_Exercise aim_
Find the lines in the records that carry the word "amme". Copy each one.

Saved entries

⟨

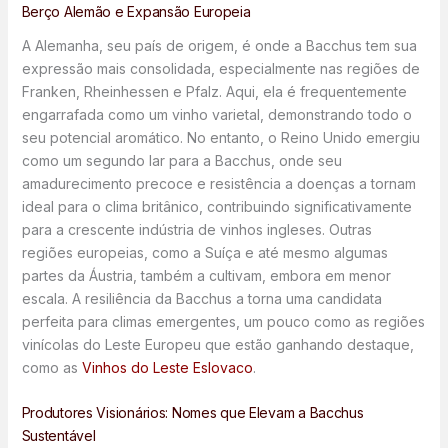
Berço Alemão e Expansão Europeia
A Alemanha, seu país de origem, é onde a Bacchus tem sua
expressão mais consolidada, especialmente nas regiões de
Franken, Rheinhessen e Pfalz. Aqui, ela é frequentemente
engarrafada como um vinho varietal, demonstrando todo o
seu potencial aromático. No entanto, o Reino Unido emergiu
como um segundo lar para a Bacchus, onde seu
amadurecimento precoce e resistência a doenças a tornam
ideal para o clima britânico, contribuindo significativamente
para a crescente indústria de vinhos ingleses. Outras
regiões europeias, como a Suíça e até mesmo algumas
partes da Áustria, também a cultivam, embora em menor
escala. A resiliência da Bacchus a torna uma candidata
perfeita para climas emergentes, um pouco como as regiões
vinícolas do Leste Europeu que estão ganhando destaque,
como as
Vinhos do Leste Eslovaco
.
Produtores Visionários: Nomes que Elevam a Bacchus
Sustentável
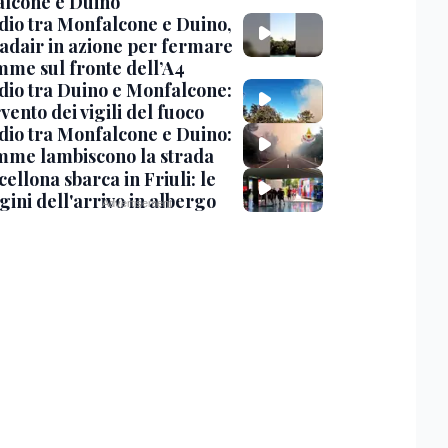
lcone e Duino
dio tra Monfalcone e Duino,
nadair in azione per fermare
amme sul fronte dell’A4
dio tra Duino e Monfalcone:
rvento dei vigili del fuoco
dio tra Monfalcone e Duino:
amme lambiscono la strada
cellona sbarca in Friuli: le
ini dell'arrivo in albergo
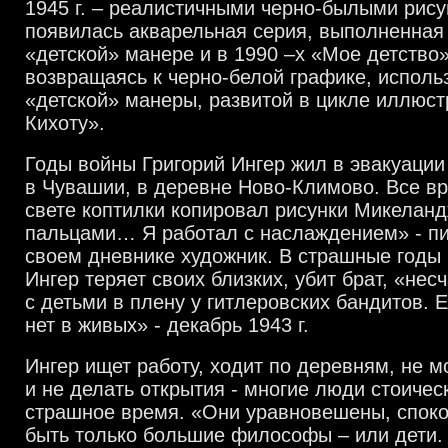
1945 г. – реалистичными черно-былыми рису
появилась акварельная серия, выполненная
«детской» манере и в 1990 –х «Мое детство»
возвращаясь к черно-белой графике, использ
«детской» манеры, развитой в цикле иллюст
Кихоту».
Годы войны Григорий Ингер жил в эвакуации
в Чувашии, в деревне Ново-Климово. Все в
свете коптилки копировал рисунки Микеланд
пальцами… Я работал с наслаждением» - пиш
своем дневнике художник. В страшные годы
Ингер теряет своих близких, убит брат, «нес
с детьми в плену у гитлеровских бандитов. Е
нет в живых» - декабрь 1943 г.
Ингер ищет работу, ходит по деревням, не 
и не делать открытия - многие люди стоичес
страшное время. «Они уравновешены, споко
быть только большие философы – или дети.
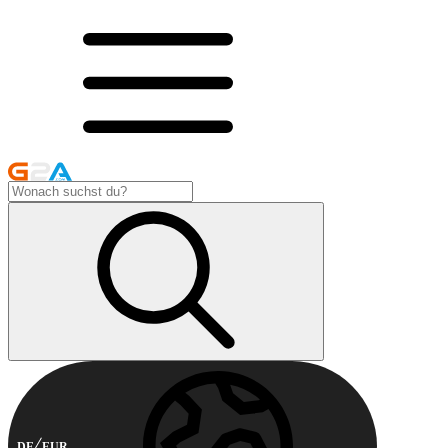
DE
EUR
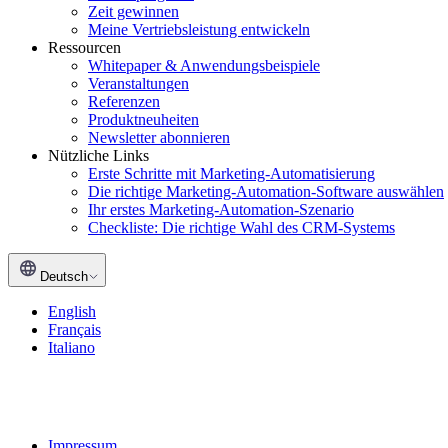
Zeit gewinnen
Meine Vertriebsleistung entwickeln
Ressourcen
Whitepaper & Anwendungsbeispiele
Veranstaltungen
Referenzen
Produktneuheiten
Newsletter abonnieren
Nützliche Links
Erste Schritte mit Marketing-Automatisierung
Die richtige Marketing-Automation-Software auswählen
Ihr erstes Marketing-Automation-Szenario
Checkliste: Die richtige Wahl des CRM-Systems
Deutsch
English
Français
Italiano
Impressum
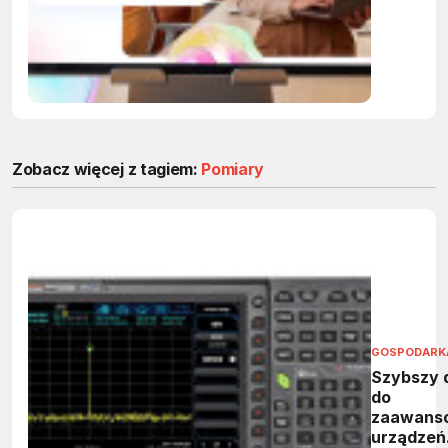
powtarza
zadania 
firmach
Zobacz więcej z tagiem:
Pomiary
GOSPODARK
Szybszy 
do
zaawans
urządzeń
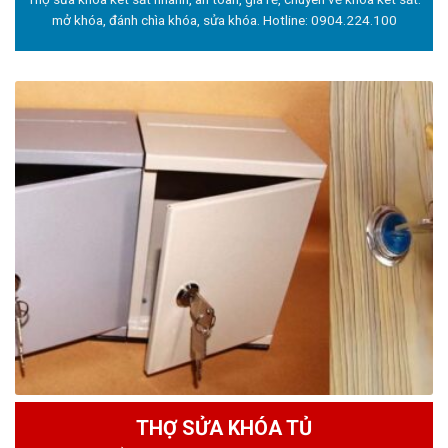
mở khóa, đánh chìa khóa, sửa khóa. Hotline:
0904.224.100
THỢ SỬA KHÓA TỦ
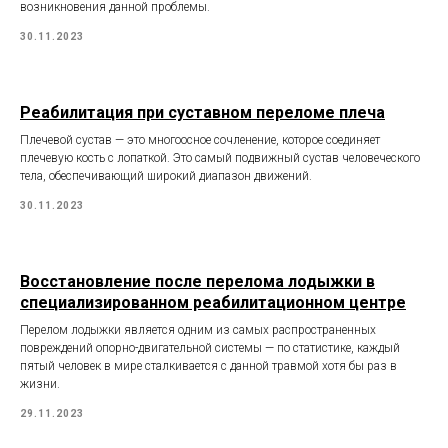
возникновения данной проблемы.
30.11.2023
Реабилитация при суставном переломе плеча
Плечевой сустав — это многоосное сочленение, которое соединяет
плечевую кость с лопаткой. Это самый подвижный сустав человеческого
тела, обеспечивающий широкий диапазон движений.
30.11.2023
Восстановление после перелома лодыжки в
специализированном реабилитационном центре
Перелом лодыжки является одним из самых распространенных
повреждений опорно-двигательной системы — по статистике, каждый
пятый человек в мире сталкивается с данной травмой хотя бы раз в
жизни.
29.11.2023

⟩

_Response area_
amme sul fronte dell’A4
amme lambiscono la strada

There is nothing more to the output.